トロサールのアーセナル行きで再び注目 デ・ブライネ、クルトワ、伊東純也の才能育てたヘンクの育成力

トロサールもヘンクで成長した選手だ photo/Getty Images

育成力と才能を見抜く能力に脚光

今冬にブライトンからアーセナルへ移籍することになったベルギー代表FWレアンドロ・トロサール。ブライトン指揮官ロベルト・デ・ゼルビと衝突したとの話題から一気に話が動いたが、結果的にトロサールはプレミアリーグ首位を走るアーセナルへとステップアップすることになった。

これを受け、英『GIVE ME SPORT』が注目したのがベルギーのヘンクだ。

トロサールはヘンクの下部組織を経てトップチームデビューし、そこで結果を出したところから2019年にブライトンへ引き抜かれた。トロサールと同様に、ヘンクを経て5大リーグへステップアップした選手が多いのだ。
同じベルギー代表ではマンチェスター・シティMFケビン・デ・ブライネ、レアル・マドリードGKティボー・クルトワ、アトレティコ・マドリードFWヤニック・フェレイラ・カラスコ、レスター・シティDFティモシー・カスターニュもヘンクのアカデミー出身者だ。

他には現アタランタのデンマーク代表DFヨアキム・メーレはオールボーからヘンクに加入し、そこで3年過ごしてからアタランタへ。現ラツィオのセルビア代表MFセルゲイ・ミリンコビッチ・サビッチは2014年にセルビアのヴォイヴォディナからヘンクに加入し、そこからラツィオへ。

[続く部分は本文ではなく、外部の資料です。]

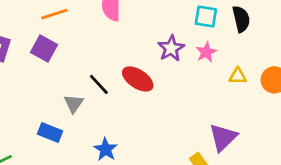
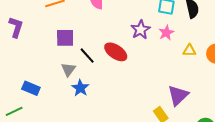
purple square: (44, 48) -> (65, 38), moved, turned -30
blue rectangle: (50, 132) -> (31, 88), moved
blue star: (106, 149) -> (80, 88), moved

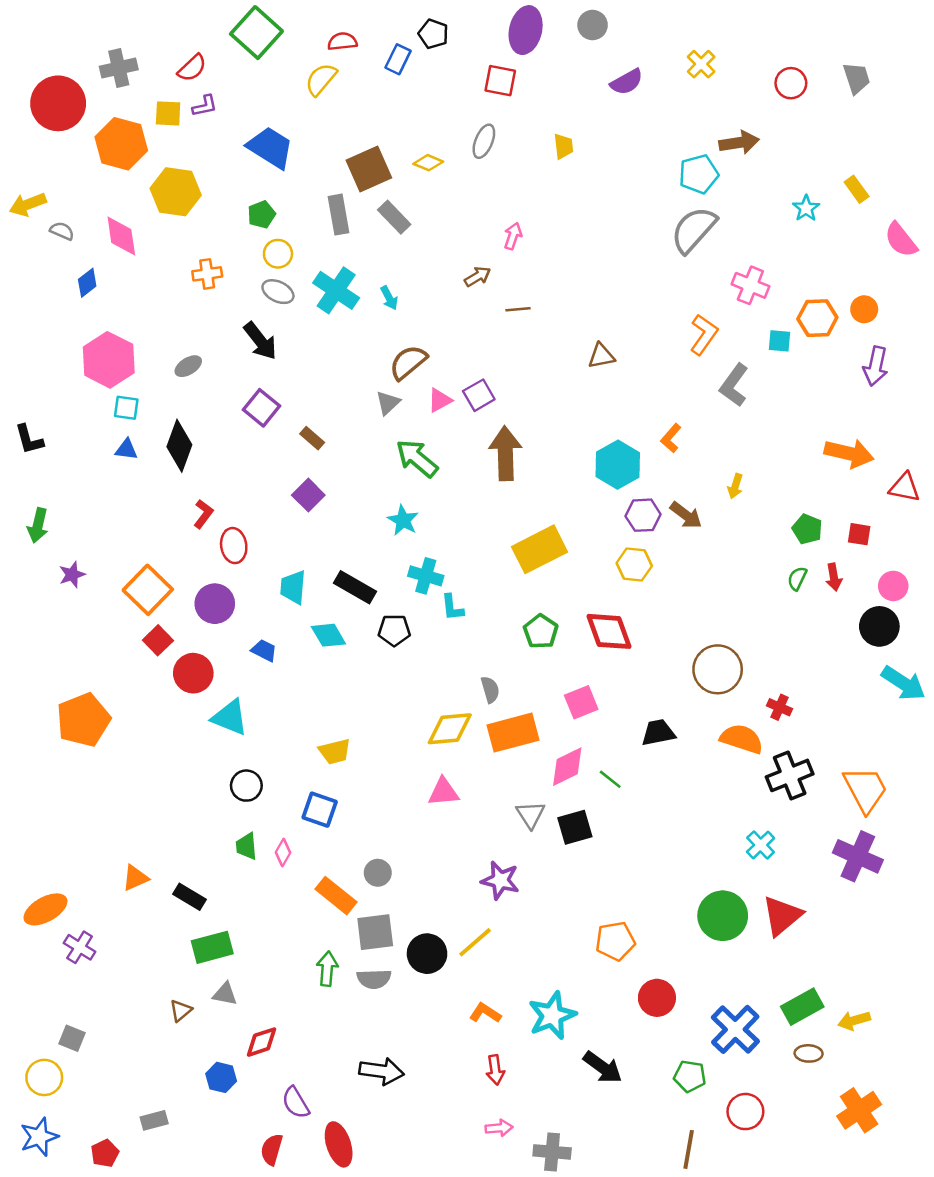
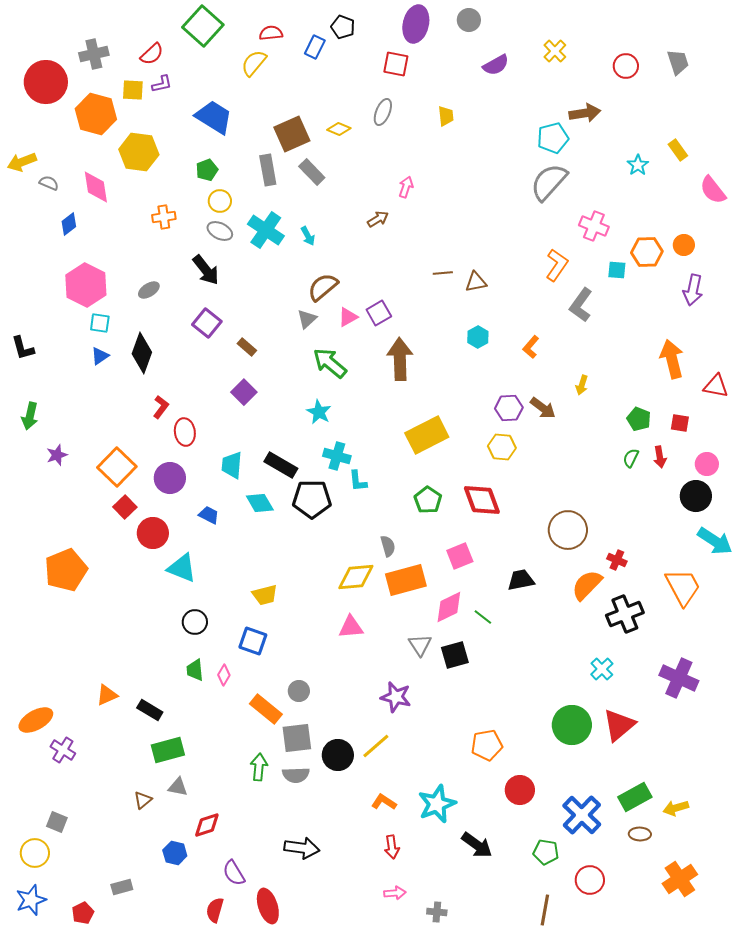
brown line: (518, 309) -> (443, 273), moved
blue triangle: (126, 450) -> (100, 356), turned -42
orange arrow: (849, 453) -> (672, 359), turned -117
cyan hexagon: (618, 465) -> (478, 337), moved, size x0.6
black pentagon: (394, 630) -> (312, 499), size x1.5
orange semicircle: (742, 739) -> (587, 585), turned -64
orange trapezoid: (865, 789) -> (683, 587), moved
gray cross: (552, 1152) -> (437, 912), size x0.7

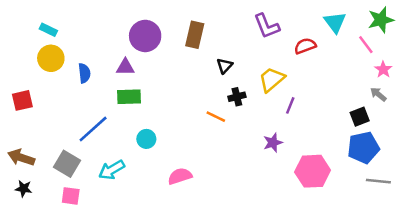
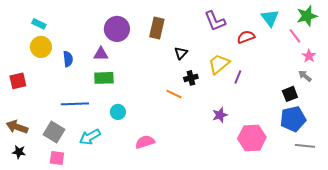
purple line: (290, 105) -> (238, 77), moved
blue line: (93, 129) -> (75, 104), turned 40

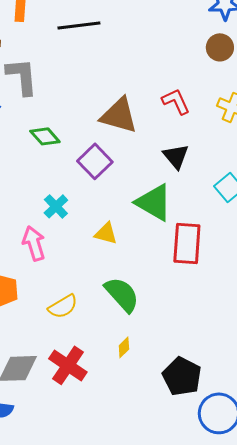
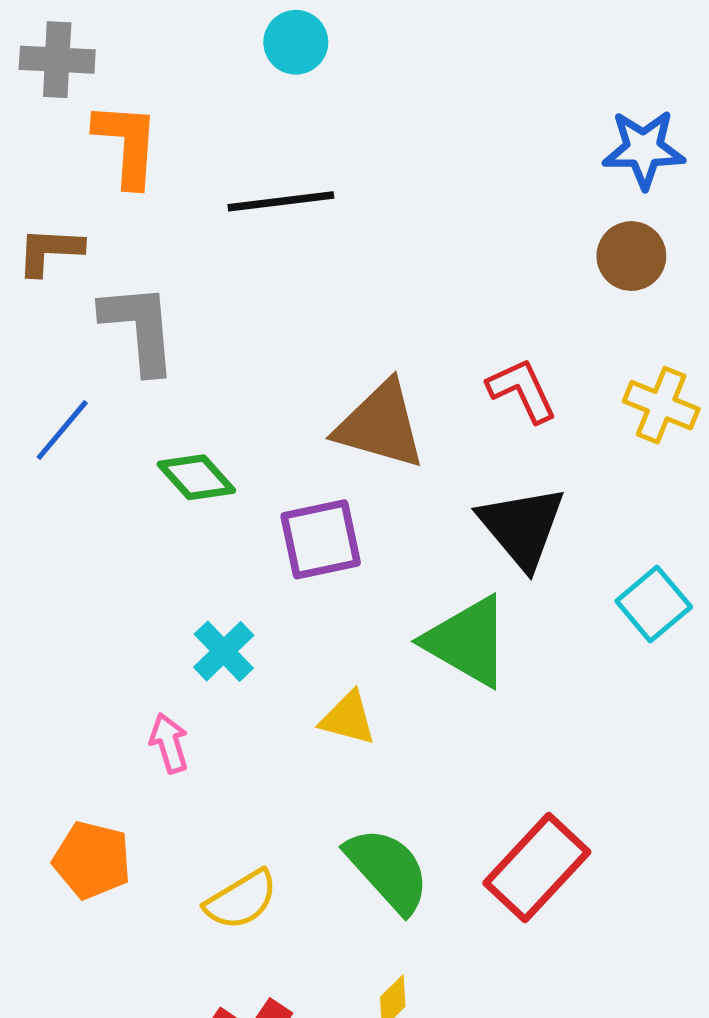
black triangle: (176, 156) -> (522, 527), size x1.4
purple square: (95, 161) -> (321, 539), turned 32
pink arrow: (34, 243) -> (169, 743), size x0.7
red rectangle: (187, 243) -> (537, 867), moved, turned 39

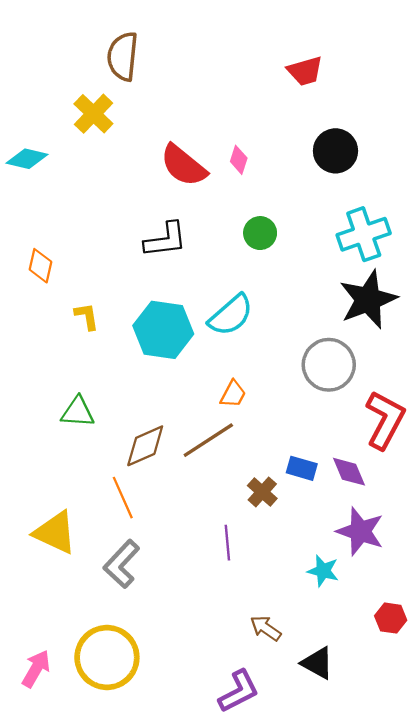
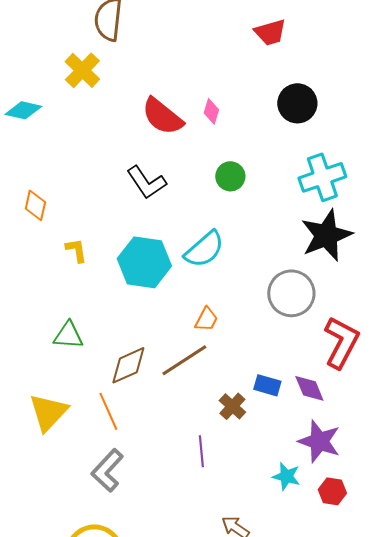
black L-shape: (165, 240) -> (146, 182), turned 63
yellow triangle: (55, 533) -> (48, 412), moved, turned 48
red hexagon: (391, 618) -> (332, 491), moved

レスター・シティ所属のナイジェリア代表MFウィルフレッド・エンディディはヘンクでプロデビューし、2年後の2017年にレスターへ。現アストン・ヴィラのFWレオン・ベイリーもヘンクでデビューし、2017年にドイツのレヴァークーゼンへ移籍している。

アカデミーで育てた選手もそうだが、他クラブから獲得してきた選手も成功例が多い。育成と目利きに優れたクラブと言えるはずで、トロサールのアーセナル移籍劇でヘンクも注目されることになった。

そして何より、ヘンクといえば日本代表FW伊東純也が成長したクラブでもある。2019年に柏レイソルから加入した伊東は、ヘンクでベルギー国内リーグを代表するウイングへと成長。日本代表でも不動の右ウイングとなり、ヘンクでの時間は貴重なものとなった。現在はフランスのスタッド・ランスでプレイしており、活躍度を考えれば当時伊東を柏から引き抜いたヘンクの判断は大正解だった。

現在はシント・トロイデンを中心に日本人選手も続々とベルギーへ挑戦しているが、ベルギーのクラブとしては若い逸材を育てて5大リーグのクラブへ売却するのが1つのビジネスモデルとなり、近年のヘンクは成功例と言えるだろう。